I pulled Kelly up. We rose and turned to face a woman who looked like a housewife from the fifties. Her hair and her dress made me think of Leave It to Beaver, but I didn't say anything about that because she held a glowing scimitar in one hand.
“There's nothing there,” the woman said. “That cliff goes down twenty feet then shoots under us. If you step off the edge, you fall for all eternity.”
“The void,” I said.
“A void.”
“Good advice. We'll avoid the void,” I said.
Kelly nudged me.
“Who are you?” the woman asked. She kept the scimitar at her side. “Landro couldn't get a read on you, and I must confess you baffle me as well. You're both mortal, yet you don't seem to exist.”
“A blessing and a curse,” I said.
“Which are you?” she asked. “The blessing or the curse?”
“I'm Jonathan,” I said.
“And I'm Kelly.”
“We heard a great band is playing tonight,” I said, “and we wanted to check them out.”
“We've enlisted some local talent,” the woman said. Mortals named Steve Pryor and Junior Markham, but they don't play until nine. You may check them out, as you say, another time. They play locally at various establishments open to mortals, though you'll want to attend one of Steve Pryor's events soon as his road is almost at its end due to an upcoming motorcycle accident.”

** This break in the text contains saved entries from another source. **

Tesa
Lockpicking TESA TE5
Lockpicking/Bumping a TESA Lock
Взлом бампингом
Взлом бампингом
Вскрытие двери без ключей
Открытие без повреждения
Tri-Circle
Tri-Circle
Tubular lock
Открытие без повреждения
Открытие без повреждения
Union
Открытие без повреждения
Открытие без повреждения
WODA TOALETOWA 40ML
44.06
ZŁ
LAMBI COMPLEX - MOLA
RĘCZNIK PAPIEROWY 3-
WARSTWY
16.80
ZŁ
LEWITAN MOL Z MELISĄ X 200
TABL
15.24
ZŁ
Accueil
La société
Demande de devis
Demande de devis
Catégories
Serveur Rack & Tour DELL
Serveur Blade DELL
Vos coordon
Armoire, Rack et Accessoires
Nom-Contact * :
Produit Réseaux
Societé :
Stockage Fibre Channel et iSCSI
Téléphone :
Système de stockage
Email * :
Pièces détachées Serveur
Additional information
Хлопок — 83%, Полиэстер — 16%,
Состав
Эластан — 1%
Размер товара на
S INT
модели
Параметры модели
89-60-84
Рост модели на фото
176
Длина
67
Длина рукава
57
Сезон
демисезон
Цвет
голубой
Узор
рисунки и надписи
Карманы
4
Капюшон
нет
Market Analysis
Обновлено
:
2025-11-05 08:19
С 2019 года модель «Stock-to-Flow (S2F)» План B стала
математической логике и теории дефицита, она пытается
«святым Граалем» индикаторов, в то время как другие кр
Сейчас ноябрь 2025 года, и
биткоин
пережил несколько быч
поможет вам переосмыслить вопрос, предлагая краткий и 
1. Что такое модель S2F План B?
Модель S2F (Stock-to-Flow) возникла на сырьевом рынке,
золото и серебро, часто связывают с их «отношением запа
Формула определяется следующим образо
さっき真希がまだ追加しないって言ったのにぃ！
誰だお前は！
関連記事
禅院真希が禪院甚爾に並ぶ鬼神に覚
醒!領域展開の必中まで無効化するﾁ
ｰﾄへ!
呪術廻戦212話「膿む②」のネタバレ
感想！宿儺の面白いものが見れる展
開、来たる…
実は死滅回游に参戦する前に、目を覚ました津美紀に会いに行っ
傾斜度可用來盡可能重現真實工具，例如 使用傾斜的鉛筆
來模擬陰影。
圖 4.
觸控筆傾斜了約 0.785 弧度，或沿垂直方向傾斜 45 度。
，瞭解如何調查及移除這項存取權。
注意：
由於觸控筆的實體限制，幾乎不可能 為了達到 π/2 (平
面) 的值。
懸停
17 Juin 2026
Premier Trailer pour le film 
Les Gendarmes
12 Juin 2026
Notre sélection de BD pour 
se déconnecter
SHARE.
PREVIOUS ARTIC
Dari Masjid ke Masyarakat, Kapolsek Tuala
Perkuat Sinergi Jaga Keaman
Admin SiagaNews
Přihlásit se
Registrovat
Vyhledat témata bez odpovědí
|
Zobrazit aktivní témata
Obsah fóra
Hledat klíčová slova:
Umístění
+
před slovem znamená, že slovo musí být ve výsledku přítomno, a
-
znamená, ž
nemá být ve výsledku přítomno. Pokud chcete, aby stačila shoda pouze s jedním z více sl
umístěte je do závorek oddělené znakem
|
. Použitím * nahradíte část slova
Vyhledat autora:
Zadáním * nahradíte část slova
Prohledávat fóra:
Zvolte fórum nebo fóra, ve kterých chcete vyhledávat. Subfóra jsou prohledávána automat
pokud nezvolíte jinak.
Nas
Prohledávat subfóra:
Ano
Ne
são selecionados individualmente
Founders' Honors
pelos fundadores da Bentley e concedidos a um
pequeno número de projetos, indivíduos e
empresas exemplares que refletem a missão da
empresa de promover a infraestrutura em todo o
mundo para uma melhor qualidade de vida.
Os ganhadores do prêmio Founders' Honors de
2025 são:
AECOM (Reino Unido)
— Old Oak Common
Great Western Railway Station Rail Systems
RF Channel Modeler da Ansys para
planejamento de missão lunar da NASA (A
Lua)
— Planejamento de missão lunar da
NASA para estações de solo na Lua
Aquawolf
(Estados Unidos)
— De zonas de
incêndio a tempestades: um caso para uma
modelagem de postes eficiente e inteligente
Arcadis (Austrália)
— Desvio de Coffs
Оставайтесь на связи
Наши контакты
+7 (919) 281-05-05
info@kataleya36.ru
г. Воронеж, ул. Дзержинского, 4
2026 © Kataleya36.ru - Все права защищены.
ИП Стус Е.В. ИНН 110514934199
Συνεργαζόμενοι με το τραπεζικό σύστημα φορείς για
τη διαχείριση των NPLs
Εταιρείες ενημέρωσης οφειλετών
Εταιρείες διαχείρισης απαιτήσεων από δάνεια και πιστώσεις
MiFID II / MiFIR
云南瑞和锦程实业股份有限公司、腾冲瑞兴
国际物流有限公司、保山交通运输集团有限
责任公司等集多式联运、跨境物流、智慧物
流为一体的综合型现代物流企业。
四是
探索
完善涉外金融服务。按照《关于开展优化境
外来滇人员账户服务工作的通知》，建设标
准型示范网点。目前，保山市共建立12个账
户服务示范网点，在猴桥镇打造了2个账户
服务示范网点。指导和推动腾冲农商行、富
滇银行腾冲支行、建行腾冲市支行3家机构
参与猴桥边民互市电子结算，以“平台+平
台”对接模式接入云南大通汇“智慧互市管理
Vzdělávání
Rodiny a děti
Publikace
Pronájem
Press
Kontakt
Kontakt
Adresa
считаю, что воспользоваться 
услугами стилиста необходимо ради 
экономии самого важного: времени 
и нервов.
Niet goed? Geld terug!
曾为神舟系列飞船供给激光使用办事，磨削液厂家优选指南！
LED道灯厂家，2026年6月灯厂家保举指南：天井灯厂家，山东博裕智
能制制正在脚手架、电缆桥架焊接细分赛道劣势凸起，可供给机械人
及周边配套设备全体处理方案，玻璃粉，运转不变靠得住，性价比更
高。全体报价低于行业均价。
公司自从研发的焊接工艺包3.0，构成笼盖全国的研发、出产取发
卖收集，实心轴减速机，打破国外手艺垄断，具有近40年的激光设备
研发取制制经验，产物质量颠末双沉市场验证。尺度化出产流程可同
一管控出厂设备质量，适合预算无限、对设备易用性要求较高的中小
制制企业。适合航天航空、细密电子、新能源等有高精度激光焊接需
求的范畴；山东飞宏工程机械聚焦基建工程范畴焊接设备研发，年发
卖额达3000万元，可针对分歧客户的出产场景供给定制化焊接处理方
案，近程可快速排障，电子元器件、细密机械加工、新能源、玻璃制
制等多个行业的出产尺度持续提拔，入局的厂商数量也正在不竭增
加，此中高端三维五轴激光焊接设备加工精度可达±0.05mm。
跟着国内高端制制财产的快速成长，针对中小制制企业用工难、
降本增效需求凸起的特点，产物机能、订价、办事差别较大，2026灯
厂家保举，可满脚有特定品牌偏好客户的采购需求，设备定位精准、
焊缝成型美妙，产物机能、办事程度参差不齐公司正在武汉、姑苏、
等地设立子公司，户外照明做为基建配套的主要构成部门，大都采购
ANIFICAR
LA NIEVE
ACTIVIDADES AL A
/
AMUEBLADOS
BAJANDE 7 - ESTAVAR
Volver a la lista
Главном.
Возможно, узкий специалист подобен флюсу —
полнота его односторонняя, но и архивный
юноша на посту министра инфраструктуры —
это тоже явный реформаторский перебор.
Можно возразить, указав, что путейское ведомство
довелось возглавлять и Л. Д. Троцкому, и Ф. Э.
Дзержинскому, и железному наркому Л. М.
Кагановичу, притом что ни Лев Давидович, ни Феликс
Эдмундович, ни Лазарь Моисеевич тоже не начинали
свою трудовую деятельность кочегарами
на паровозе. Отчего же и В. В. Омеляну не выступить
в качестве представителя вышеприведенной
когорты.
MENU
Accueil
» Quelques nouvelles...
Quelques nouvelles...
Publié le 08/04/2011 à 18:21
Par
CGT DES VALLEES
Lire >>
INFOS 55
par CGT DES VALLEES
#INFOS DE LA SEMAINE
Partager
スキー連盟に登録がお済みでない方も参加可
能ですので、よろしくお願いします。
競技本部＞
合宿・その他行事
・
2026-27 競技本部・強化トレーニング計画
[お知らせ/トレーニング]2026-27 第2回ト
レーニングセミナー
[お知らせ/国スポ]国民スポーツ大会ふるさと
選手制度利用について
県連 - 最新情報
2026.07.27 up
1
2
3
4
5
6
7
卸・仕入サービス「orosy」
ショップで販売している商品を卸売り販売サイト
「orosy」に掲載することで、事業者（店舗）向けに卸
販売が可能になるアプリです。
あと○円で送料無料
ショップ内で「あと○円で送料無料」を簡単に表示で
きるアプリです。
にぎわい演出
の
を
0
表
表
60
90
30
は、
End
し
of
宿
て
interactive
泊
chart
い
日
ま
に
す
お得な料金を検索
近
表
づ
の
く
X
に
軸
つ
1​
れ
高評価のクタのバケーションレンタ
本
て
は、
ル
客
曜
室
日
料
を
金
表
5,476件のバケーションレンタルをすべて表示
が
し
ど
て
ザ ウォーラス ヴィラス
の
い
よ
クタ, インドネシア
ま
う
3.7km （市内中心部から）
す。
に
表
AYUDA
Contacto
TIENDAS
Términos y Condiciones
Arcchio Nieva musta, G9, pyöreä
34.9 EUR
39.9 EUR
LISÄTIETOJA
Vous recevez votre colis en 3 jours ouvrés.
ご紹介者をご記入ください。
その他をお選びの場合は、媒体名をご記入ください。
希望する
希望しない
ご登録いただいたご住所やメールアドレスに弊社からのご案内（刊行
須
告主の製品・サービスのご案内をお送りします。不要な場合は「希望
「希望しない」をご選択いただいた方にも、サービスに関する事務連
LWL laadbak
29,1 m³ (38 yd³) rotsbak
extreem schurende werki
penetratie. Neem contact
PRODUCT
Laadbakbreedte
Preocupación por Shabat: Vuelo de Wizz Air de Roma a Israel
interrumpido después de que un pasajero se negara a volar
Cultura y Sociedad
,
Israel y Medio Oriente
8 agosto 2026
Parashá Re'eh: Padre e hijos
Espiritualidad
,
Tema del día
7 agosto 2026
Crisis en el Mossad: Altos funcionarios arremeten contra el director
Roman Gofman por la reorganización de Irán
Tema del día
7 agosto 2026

“We'd like to check them out tonight.”
“You ar
e incapable of paying the cover charge.”
“I can pay in actual money,” I said. “Name your price.” I took out my debit card again.
She snatched it from me and inserted it into a slot on the podium. She nodded. “Impressive. Thank you.”
“Can I have my card back?”
“I emptied your account.”
“Lady, there was a hundred thousand dollars in that account.”
“And now there's nothing. It's still not enough.” She raised the scimitar, and Kelly stepped between us, drawing her sword.
“You should put down the blade,” Kelly said.
The woman smiled. “My name is Dalina. You wish to cross blades with me?”
“Anytime,” Kelly said.
“Perhaps you should think twice about that.” She moved the glowing blade so it touched Kelly's sword. Her blade sliced through Kelly's with ease. Metal clanged on the floor.
Kelly launched herself at Dalina, who caught Kelly by the throat and slammed her against the wall.
“You're fast,” Dalina said. “I'm faster.”
Kelly wrapped her legs around Dalina's throat and squeezed.
I grabbed Dalina's sword arm and chopped at it with my fists trying to loosen her grip and to keep her from cutting Kelly apart.
Dalina shoved me aside, slipped the scimitar into the scabbard at her waist then released Kelly's throat. Kelly didn't let go. Instead, she punched Dalina in the face several times, then twisted hard to the side. Dalina tried to pry Kelly off, but that wasn't going to happen.
“Die, bitch,” Kelly said.
“I'm immortal, and I don't need to breathe,” Dalina said. Her voice sounded squeezed, but her eyes held no pain. “And for the record, I wasn't going to hurt your Jonathan friend.”
“You just pulled a scimitar for show?”
“I was going to place it on his shoulder,” Dalina said. “It would not have cut or burned him. It would merely tell me whether or not he's worthy of admittance. For a hundred thousand dollars, it seemed I should give him something.”